--- Task to complete ---
Every record below must be copied exactly, with images dropped.

☆ ☆ ☆ ☆ ☆ ☆ ☆

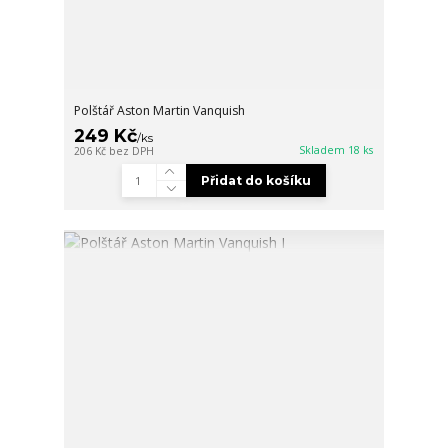
Polštář Aston Martin Vanquish
249 Kč
/
ks
Skladem 18 ks
206 Kč
bez DPH
Přidat do košíku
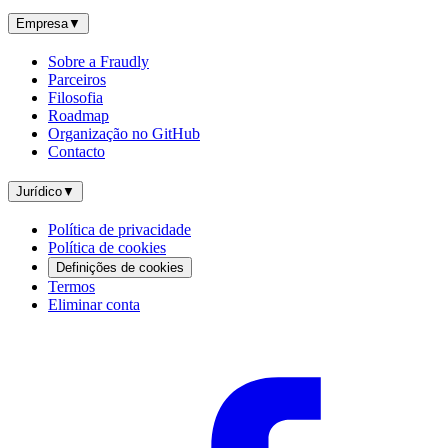
Empresa
▼
Sobre a Fraudly
Parceiros
Filosofia
Roadmap
Organização no GitHub
Contacto
Jurídico
▼
Política de privacidade
Política de cookies
Definições de cookies
Termos
Eliminar conta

☆ ☆ ☆ ☆ ☆ ☆ ☆

--- Result below ---
Polštář Aston Martin Vanquish
249 Kč
/
ks
Skladem 18 ks
206 Kč
bez DPH
Přidat do košíku
Empresa
▼
Sobre a Fraudly
Parceiros
Filosofia
Roadmap
Organização no GitHub
Contacto
Jurídico
▼
Política de privacidade
Política de cookies
Definições de cookies
Termos
Eliminar conta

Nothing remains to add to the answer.